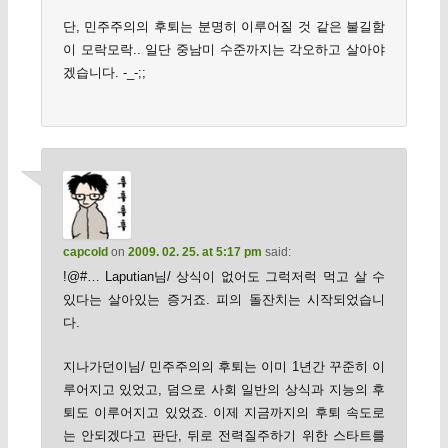
단, 민주주의의 후퇴는 분명히 이루어질 것 같은 불길함
이 모락모락.. 일단 중남미 수준까지는 각오하고 살아야
겠습니다. -_-;;
capcold
on
2009. 02. 25. at 5:17 pm
said:
!@#… Laputian님/ 상식이 없어도 그럭저럭 먹고 살 수
있다는 살아있는 증거죠. 피의 돌잔치는 시작되었습니
다.
지나가던이님/ 민주주의의 후퇴는 이미 1년간 꾸준히 이
루어지고 있었고, 덤으로 사회 일반의 상식과 지능의 후
퇴도 이루어지고 있었죠. 이제 지금까지의 후퇴 속도로
는 안되겠다고 판단, 뒤로 전력질주하기 위한 스타트를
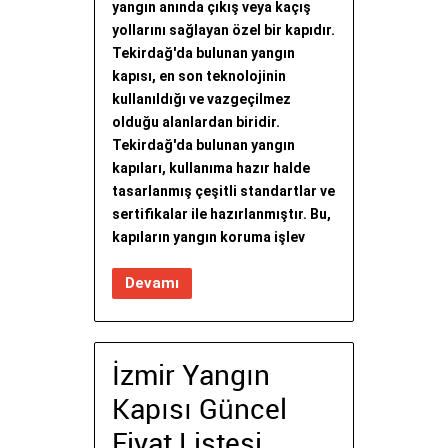
yangın anında çıkış veya kaçış
yollarını sağlayan özel bir kapıdır.
Tekirdağ'da bulunan yangın
kapısı, en son teknolojinin
kullanıldığı ve vazgeçilmez
olduğu alanlardan biridir.
Tekirdağ'da bulunan yangın
kapıları, kullanıma hazır halde
tasarlanmış çeşitli standartlar ve
sertifikalar ile hazırlanmıştır. Bu,
kapıların yangın koruma işlev
Devamı
İzmir Yangın
Kapısı Güncel
Fiyat Listesi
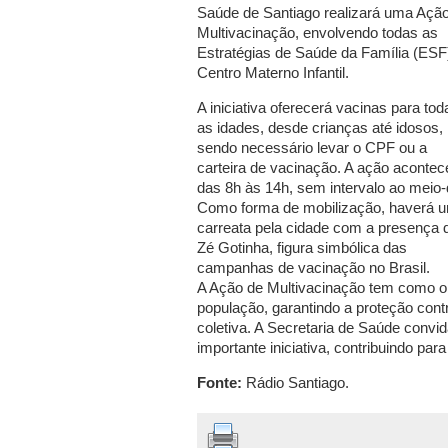
Saúde de Santiago realizará uma Açã
Multivacinação, envolvendo todas as
Estratégias de Saúde da Família (ESF
Centro Materno Infantil.
A iniciativa oferecerá vacinas para tod
as idades, desde crianças até idosos,
sendo necessário levar o CPF ou a
carteira de vacinação. A ação acontec
das 8h às 14h, sem intervalo ao meio-
Como forma de mobilização, haverá 
carreata pela cidade com a presença 
Zé Gotinha, figura simbólica das
campanhas de vacinação no Brasil.
A Ação de Multivacinação tem como ob
população, garantindo a proteção cont
coletiva. A Secretaria de Saúde convi
importante iniciativa, contribuindo p
Fonte:
Rádio Santiago.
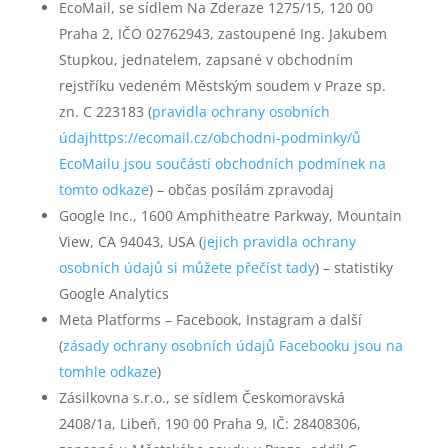
EcoMail, se sídlem Na Zderaze 1275/15, 120 00
Praha 2, IČO 02762943, zastoupené Ing. Jakubem
Stupkou, jednatelem, zapsané v obchodním
rejstříku vedeném Městským soudem v Praze sp.
zn. C 223183 (
pravidla ochrany osobních
údajhttps://ecomail.cz/obchodni-podminky/ů
EcoMailu jsou součástí obchodních podmínek na
tomto odkaze
) – občas posílám zpravodaj
Google Inc., 1600 Amphitheatre Parkway, Mountain
View, CA 94043, USA (
jejich pravidla ochrany
osobních údajů si můžete přečíst tady
) – statistiky
Google Analytics
Meta Platforms – Facebook, Instagram a další
(
zásady ochrany osobních údajů Facebooku jsou na
tomhle odkaze
)
Zásilkovna s.r.o., se sídlem Českomoravská
2408/1a, Libeň, 190 00 Praha 9, IČ: 28408306,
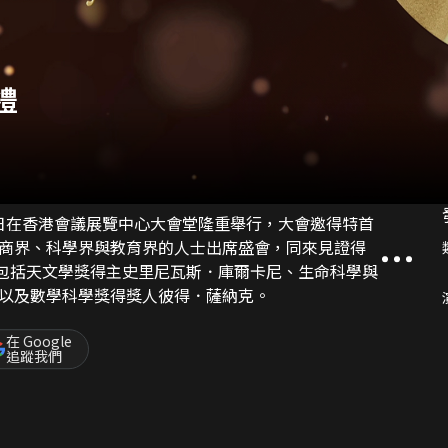
禮
12日在香港會議展覽中心大會堂隆重舉行，大會邀得特首
商界、科學界與教育界的人士出席盛會，同來見證得
，包括天文學獎得主史里尼瓦斯．庫爾卡尼、生命科學與
以及數學科學獎得獎人彼得．薩納克。
在 Google
追蹤我們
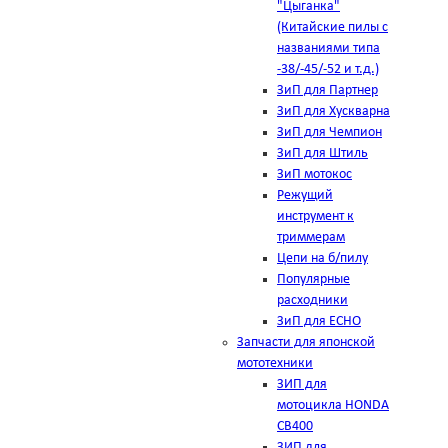
"Цыганка"
(Китайские пилы с
названиями типа
-38/-45/-52 и т.д.)
ЗиП для Партнер
ЗиП для Хускварна
ЗиП для Чемпион
ЗиП для Штиль
ЗиП мотокос
Режущий
инструмент к
триммерам
Цепи на б/пилу
Популярные
расходники
ЗиП для ЕСНО
Запчасти для японской
мототехники
ЗИП для
мотоцикла HONDA
CB400
ЗИП для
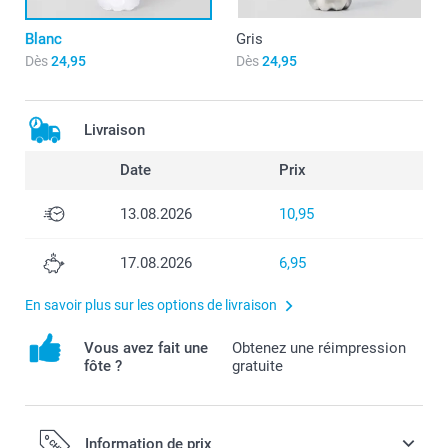
Blanc
Gris
Dès
24,95
Dès
24,95
Livraison
Date
Prix
13.08.2026
10,95
17.08.2026
6,95
En savoir plus sur les options de livraison
Vous avez fait une
Obtenez une réimpression
fôte ?
gratuite
Information de prix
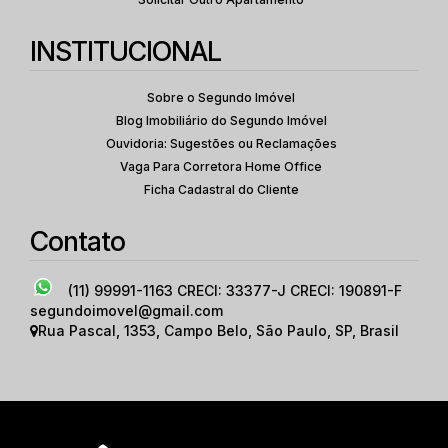
INSTITUCIONAL
Sobre o Segundo Imóvel
Blog Imobiliário do Segundo Imóvel
Ouvidoria: Sugestões ou Reclamações
Vaga Para Corretora Home Office
Ficha Cadastral do Cliente
Contato
(11) 99991-1163
CRECI: 33377-J CRECI: 190891-F
segundoimovel@gmail.com
Rua Pascal
,
1353
,
Campo Belo
,
São Paulo
,
SP
,
Brasil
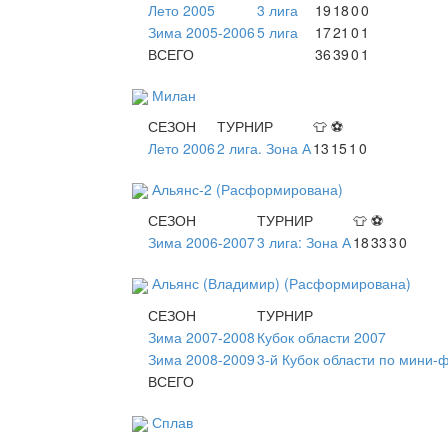
Лето 2005
3 лига
19
18
0
0
Зима 2005-2006
5 лига
17
21
0
1
ВСЕГО
36
39
0
1
Милан
СЕЗОН
ТУРНИР
👕
⚽
Лето 2006
2 лига. Зона А
13
15
1
0
Альянс-2 (Расформирована)
СЕЗОН
ТУРНИР
👕
⚽
Зима 2006-2007
3 лига: Зона А
18
33
3
0
Альянс (Владимир) (Расформирована)
СЕЗОН
ТУРНИР
Зима 2007-2008
Кубок области 2007
Зима 2008-2009
3-й Кубок области по мини-
ВСЕГО
Сплав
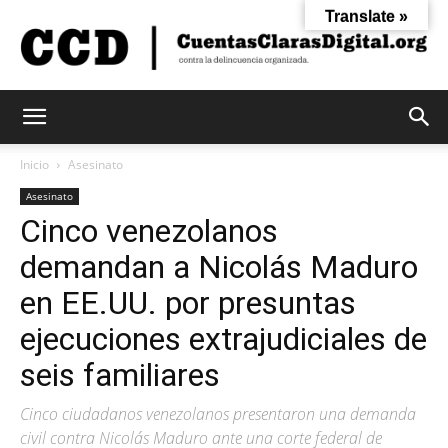
Translate »
Cuentas
Inicio
Asesinato
Asesinato
Cinco venezolanos
Claras
demandan a Nicolás Maduro
en EE.UU. por presuntas
Digital
ejecuciones extrajudiciales de
seis familiares
Cinco ciudadanos venezolanos presentaron una demanda
civil contra Nicolás Maduro ante una corte federal de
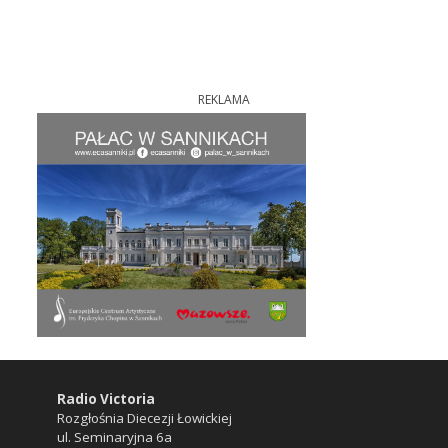
REKLAMA
Radio Victoria
Rozgłośnia Diecezji Łowickiej
ul. Seminaryjna 6a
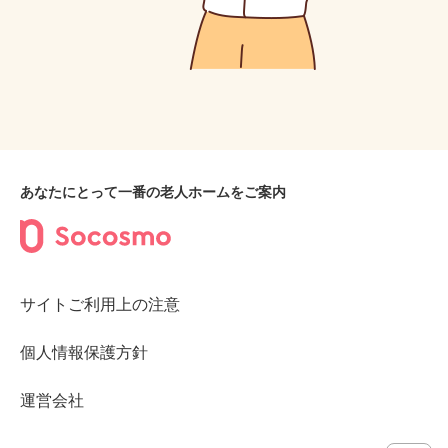
あなたにとって一番の老人ホームをご案内
サイトご利用上の注意
個人情報保護方針
運営会社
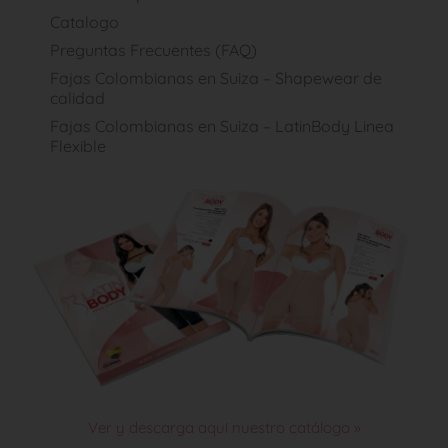
Catalogo
Preguntas Frecuentes (FAQ)
Fajas Colombianas en Suiza – Shapewear de
calidad
Fajas Colombianas en Suiza – LatinBody Linea
Flexible
Ver y descarga aquí nuestro catálogo »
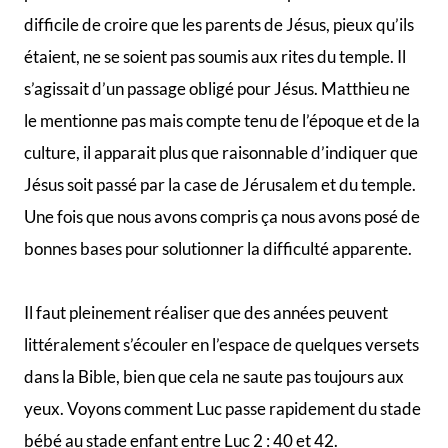
difficile de croire que les parents de Jésus, pieux qu’ils
étaient, ne se soient pas soumis aux rites du temple. Il
s’agissait d’un passage obligé pour Jésus. Matthieu ne
le mentionne pas mais compte tenu de l’époque et de la
culture, il apparait plus que raisonnable d’indiquer que
Jésus soit passé par la case de Jérusalem et du temple.
Une fois que nous avons compris ça nous avons posé de
bonnes bases pour solutionner la difficulté apparente.
Il faut pleinement réaliser que des années peuvent
littéralement s’écouler en l’espace de quelques versets
dans la Bible, bien que cela ne saute pas toujours aux
yeux. Voyons comment Luc passe rapidement du stade
bébé au stade enfant entre Luc 2 : 40 et 42.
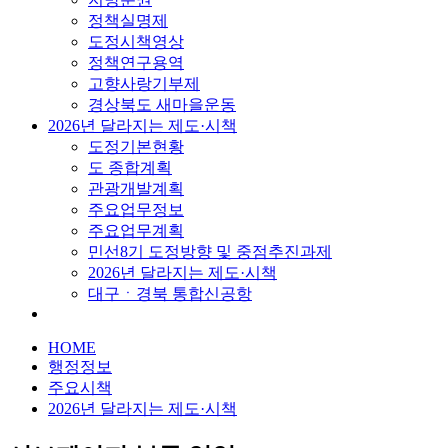
정책실명제
도정시책영상
정책연구용역
고향사랑기부제
경상북도 새마을운동
2026년 달라지는 제도·시책
도정기본현황
도 종합계획
관광개발계획
주요업무정보
주요업무계획
민선8기 도정방향 및 중점추진과제
2026년 달라지는 제도·시책
대구ㆍ경북 통합신공항
HOME
행정정보
주요시책
2026년 달라지는 제도·시책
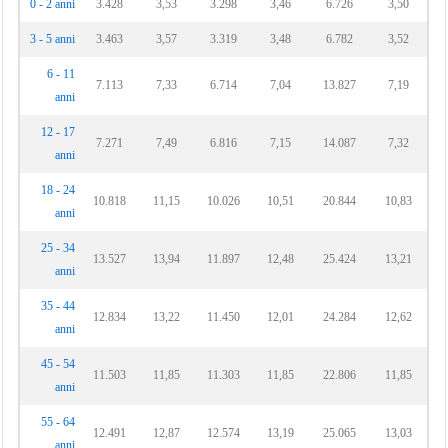
0 - 2 anni
3.428
3,53
3.298
3,46
6.726
3,50
3 - 5 anni
3.463
3,57
3.319
3,48
6.782
3,52
6 - 11
7.113
7,33
6.714
7,04
13.827
7,19
anni
12 - 17
7.271
7,49
6.816
7,15
14.087
7,32
anni
18 - 24
10.818
11,15
10.026
10,51
20.844
10,83
anni
25 - 34
13.527
13,94
11.897
12,48
25.424
13,21
anni
35 - 44
12.834
13,22
11.450
12,01
24.284
12,62
anni
45 - 54
11.503
11,85
11.303
11,85
22.806
11,85
anni
55 - 64
12.491
12,87
12.574
13,19
25.065
13,03
anni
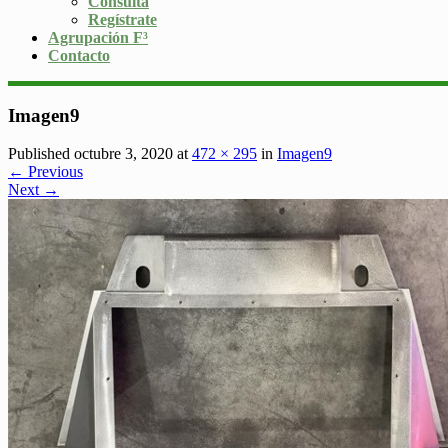
Consulta
Regístrate
Agrupación F³
Contacto
Imagen9
Published octubre 3, 2020 at
472 × 295
in
Imagen9
← Previous
Next →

****************************************

**WORK ITEM**
Write the records above out again word for word, skipping each picture.

**EXPECTED ANSWER**
단, 민주주의의 후퇴는 분명히 이루어질 것 같은 불길함
이 모락모락.. 일단 중남미 수준까지는 각오하고 살아야
겠습니다. -_-;;
capcold
on
2009. 02. 25. at 5:17 pm
said:
!@#… Laputian님/ 상식이 없어도 그럭저럭 먹고 살 수
있다는 살아있는 증거죠. 피의 돌잔치는 시작되었습니
다.
지나가던이님/ 민주주의의 후퇴는 이미 1년간 꾸준히 이
루어지고 있었고, 덤으로 사회 일반의 상식과 지능의 후
퇴도 이루어지고 있었죠. 이제 지금까지의 후퇴 속도로
는 안되겠다고 판단, 뒤로 전력질주하기 위한 스타트를
yangın anında çıkış veya kaçış
yollarını sağlayan özel bir kapıdır.
Tekirdağ'da bulunan yangın
kapısı, en son teknolojinin
kullanıldığı ve vazgeçilmez
olduğu alanlardan biridir.
Tekirdağ'da bulunan yangın
kapıları, kullanıma hazır halde
tasarlanmış çeşitli standartlar ve
sertifikalar ile hazırlanmıştır. Bu,
kapıların yangın koruma işlev
Devamı
İzmir Yangın
Kapısı Güncel
Fiyat Listesi
Saúde de Santiago realizará uma Açã
Multivacinação, envolvendo todas as
Estratégias de Saúde da Família (ESF
Centro Materno Infantil.
A iniciativa oferecerá vacinas para tod
as idades, desde crianças até idosos,
sendo necessário levar o CPF ou a
carteira de vacinação. A ação acontec
das 8h às 14h, sem intervalo ao meio-
Como forma de mobilização, haverá 
carreata pela cidade com a presença 
Zé Gotinha, figura simbólica das
campanhas de vacinação no Brasil.
A Ação de Multivacinação tem como ob
população, garantindo a proteção cont
coletiva. A Secretaria de Saúde convi
importante iniciativa, contribuindo p
Fonte:
Rádio Santiago.
EcoMail, se sídlem Na Zderaze 1275/15, 120 00
Praha 2, IČO 02762943, zastoupené Ing. Jakubem
Stupkou, jednatelem, zapsané v obchodním
rejstříku vedeném Městským soudem v Praze sp.
zn. C 223183 (
pravidla ochrany osobních
údajhttps://ecomail.cz/obchodni-podminky/ů
EcoMailu jsou součástí obchodních podmínek na
tomto odkaze
) – občas posílám zpravodaj
Google Inc., 1600 Amphitheatre Parkway, Mountain
View, CA 94043, USA (
jejich pravidla ochrany
osobních údajů si můžete přečíst tady
) – statistiky
Google Analytics
Meta Platforms – Facebook, Instagram a další
(
zásady ochrany osobních údajů Facebooku jsou na
tomhle odkaze
)
Zásilkovna s.r.o., se sídlem Českomoravská
2408/1a, Libeň, 190 00 Praha 9, IČ: 28408306,
禮
12日在香港會議展覽中心大會堂隆重舉行，大會邀得特首
商界、科學界與教育界的人士出席盛會，同來見證得
，包括天文學獎得主史里尼瓦斯．庫爾卡尼、生命科學與
以及數學科學獎得獎人彼得．薩納克。
在 Google
追蹤我們
"Цыганка"
(Китайские пилы с
названиями типа
-38/-45/-52 и т.д.)
ЗиП для Партнер
ЗиП для Хускварна
ЗиП для Чемпион
ЗиП для Штиль
ЗиП мотокос
Режущий
инструмент к
триммерам
Цепи на б/пилу
Популярные
расходники
ЗиП для ЕСНО
Запчасти для японской
мототехники
ЗИП для
мотоцикла HONDA
CB400
ЗИП для
Blanc
Gris
Dès
24,95
Dès
24,95
Livraison
Date
Prix
13.08.2026
10,95
17.08.2026
6,95
En savoir plus sur les options de livraison
Vous avez fait une
Obtenez une réimpression
fôte ?
gratuite
Information de prix
INSTITUCIONAL
Sobre o Segundo Imóvel
Blog Imobiliário do Segundo Imóvel
Ouvidoria: Sugestões ou Reclamações
Vaga Para Corretora Home Office
Ficha Cadastral do Cliente
Contato
(11) 99991-1163
CRECI: 33377-J CRECI: 190891-F
segundoimovel@gmail.com
Rua Pascal
,
1353
,
Campo Belo
,
São Paulo
,
SP
,
Brasil
Лето 2005
3 лига
19
18
0
0
Зима 2005-2006
5 лига
17
21
0
1
ВСЕГО
36
39
0
1
Милан
СЕЗОН
ТУРНИР
👕
⚽
Лето 2006
2 лига. Зона А
13
15
1
0
Альянс-2 (Расформирована)
СЕЗОН
ТУРНИР
👕
⚽
Зима 2006-2007
3 лига: Зона А
18
33
3
0
Альянс (Владимир) (Расформирована)
СЕЗОН
ТУРНИР
Зима 2007-2008
Кубок области 2007
Зима 2008-2009
3-й Кубок области по мини-
ВСЕГО
Сплав
Translate »
Cuentas
Inicio
Asesinato
Asesinato
Cinco venezolanos
Claras
demandan a Nicolás Maduro
en EE.UU. por presuntas
Digital
ejecuciones extrajudiciales de
seis familiares
Cinco ciudadanos venezolanos presentaron una demanda
civil contra Nicolás Maduro ante una corte federal de
REKLAMA
Radio Victoria
Rozgłośnia Diecezji Łowickiej
ul. Seminaryjna 6a
あなたにとって一番の老人ホームをご案内
サイトご利用上の注意
個人情報保護方針
運営会社
Catalogo
Preguntas Frecuentes (FAQ)
Fajas Colombianas en Suiza – Shapewear de
calidad
Fajas Colombianas en Suiza – LatinBody Linea
Flexible
Ver y descarga aquí nuestro catálogo »
difficile de croire que les parents de Jésus, pieux qu’ils
étaient, ne se soient pas soumis aux rites du temple. Il
s’agissait d’un passage obligé pour Jésus. Matthieu ne
le mentionne pas mais compte tenu de l’époque et de la
culture, il apparait plus que raisonnable d’indiquer que
Jésus soit passé par la case de Jérusalem et du temple.
Une fois que nous avons compris ça nous avons posé de
bonnes bases pour solutionner la difficulté apparente.
Il faut pleinement réaliser que des années peuvent
littéralement s’écouler en l’espace de quelques versets
dans la Bible, bien que cela ne saute pas toujours aux
yeux. Voyons comment Luc passe rapidement du stade
bébé au stade enfant entre Luc 2 : 40 et 42.
정책실명제
도정시책영상
정책연구용역
고향사랑기부제
경상북도 새마을운동
2026년 달라지는 제도·시책
도정기본현황
도 종합계획
관광개발계획
주요업무정보
주요업무계획
민선8기 도정방향 및 중점추진과제
2026년 달라지는 제도·시책
대구ㆍ경북 통합신공항
HOME
행정정보
주요시책
2026년 달라지는 제도·시책
0 - 2 anni
3.428
3,53
3.298
3,46
6.726
3,50
3 - 5 anni
3.463
3,57
3.319
3,48
6.782
3,52
6 - 11
7.113
7,33
6.714
7,04
13.827
7,19
anni
12 - 17
7.271
7,49
6.816
7,15
14.087
7,32
anni
18 - 24
10.818
11,15
10.026
10,51
20.844
10,83
anni
25 - 34
13.527
13,94
11.897
12,48
25.424
13,21
anni
35 - 44
12.834
13,22
11.450
12,01
24.284
12,62
anni
45 - 54
11.503
11,85
11.303
11,85
22.806
11,85
anni
55 - 64
12.491
12,87
12.574
13,19
25.065
13,03
anni
Consulta
Regístrate
Agrupación F³
Contacto
Imagen9
Published octubre 3, 2020 at
472 × 295
in
Imagen9
← Previous
Next →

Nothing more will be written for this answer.